Tuesday, 9 August 2016

Day 12 - Transfer to Zimbabwe

personal speedboat and captain!
Sad to go and even sadder to realise it was the last leg of our trip, we packed our bags, had another river-front breakfast and waited till it was time to leave.
Our transfer to the Vic Falls River lodge in Zimbabwe took 3 drivers, 2 passport checks and a speed boat! Yes, a luxury speedboat all to ourselves - we couldn't believe it. We had assumed we would be driving there, crossing the bridge over the gorge and north along the river - so you can imagine our shock when shortly after leaving the town of Vic falls, our driver pulled down a tiny track and let us out at a jetty. We were met by the captain, "Polite", and our bags were loaded onto a snazzy-looking, leather-seated speedboat and we headed upstream to the lodge. Awesome. We felt like royalty.
inside our tent at Vic Falls River Lodge!
chilling on the balcony of our tent overlooking the Zambezi
On arrival at the lodge, we were met by "Cuda", an over-excited new starter that spoke English with an American drawl and oddly repeated himself a number of times - we guessed it to be nerves. After a quick tour of the main lodge house, we were shown to our tent which has two showers, a free-standing bath and a plunge pool on the balcony! so we chilled there a while before returning to the open dining area for yet another luxury lunch. I'm down to only a single pair of trousers now... not through a lack of washing, but an over-abundance of good food, beer and wine. We retired to the bar area to blog a little and watch the warthogs snuffling in the grass on the bank, before deciding that our own balcony had a nicer ambience as well as a troop of baboons, monkeys and a family of about 20 mongoose running around.
Monster Baobab tree with grazing giraffe
Polite took us on a game drive at dusk, by sheer luck just the two of us, and we saw baboons, vervet monkeys, kudu, waterbuck, impala, maribou stork, warthogs, 4 giraffe, zebra, kingfishers, hammerkop and guinea fowl. No cats sadly, or hyena, but apparently they are rare here.
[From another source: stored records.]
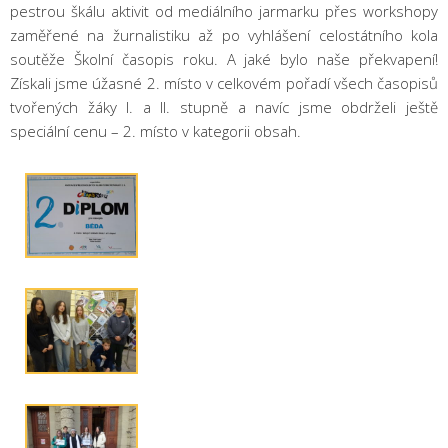
pestrou škálu aktivit od mediálního jarmarku přes workshopy
zaměřené na žurnalistiku až po vyhlášení celostátního kola
soutěže Školní časopis roku. A jaké bylo naše překvapení!
Získali jsme úžasné 2. místo v celkovém pořadí všech časopisů
tvořených žáky I. a II. stupně a navíc jsme obdrželi ještě
speciální cenu – 2. místo v kategorii obsah.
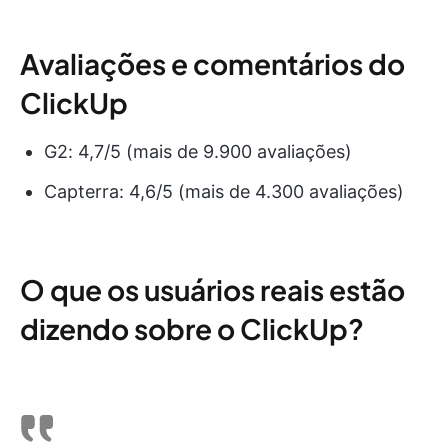
Avaliações e comentários do
ClickUp
G2: 4,7/5 (mais de 9.900 avaliações)
Capterra: 4,6/5 (mais de 4.300 avaliações)
O que os usuários reais estão
dizendo sobre o ClickUp?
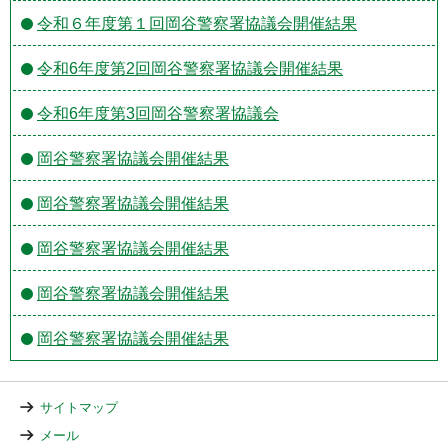
令和６年度第１回岡谷警察署協議会開催結果
令和6年度第2回岡谷警察署協議会開催結果
令和6年度第3回岡谷警察署協議会
岡谷警察署協議会開催結果
岡谷警察署協議会開催結果
岡谷警察署協議会開催結果
岡谷警察署協議会開催結果
岡谷警察署協議会開催結果
サイトマップ
メール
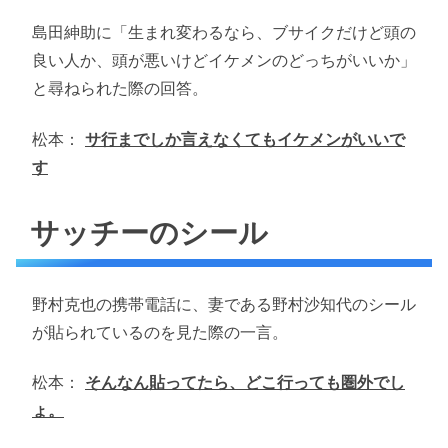
島田紳助に「生まれ変わるなら、ブサイクだけど頭の
良い人か、頭が悪いけどイケメンのどっちがいいか」
と尋ねられた際の回答。
松本：
サ行までしか言えなくてもイケメンがいいで
す
サッチーのシール
野村克也の携帯電話に、妻である野村沙知代のシール
が貼られているのを見た際の一言。
松本：
そんなん貼ってたら、どこ行っても圏外でし
ょ。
Poached too much in previous years and so numbers are still low in the area. We were given interesting facts about Aardvark and their dens and taught the many uses of the awesome Baobab trees which stand like ancient guards over the bush - one of which they believe is almost 1,000 years old.
Polite picked a beautiful spot on the river for our Zambezi sundowners, watching the kingfishers and wishing we could stay longer. We now know that we had accidentally chosen the very best time of year to visit the river as the water is quite low and so you can see the dozens of small islands and dead trees that litter the riverbed. It was a lot to take in and one after the after the scenes kept appearing before us like something from a Rudyard Kipling book.
As soon as we arrived back at the lodge, we were told there were Elephants outside lodge number 5, so we jumped back in the truck and headed over there in the dark to spot Eles by torchlight - sadly they'd already gone when we got there, so we freshened up for dinner and Joshua escorted us back to our lodge for bed by 9pm. shattered, but happy.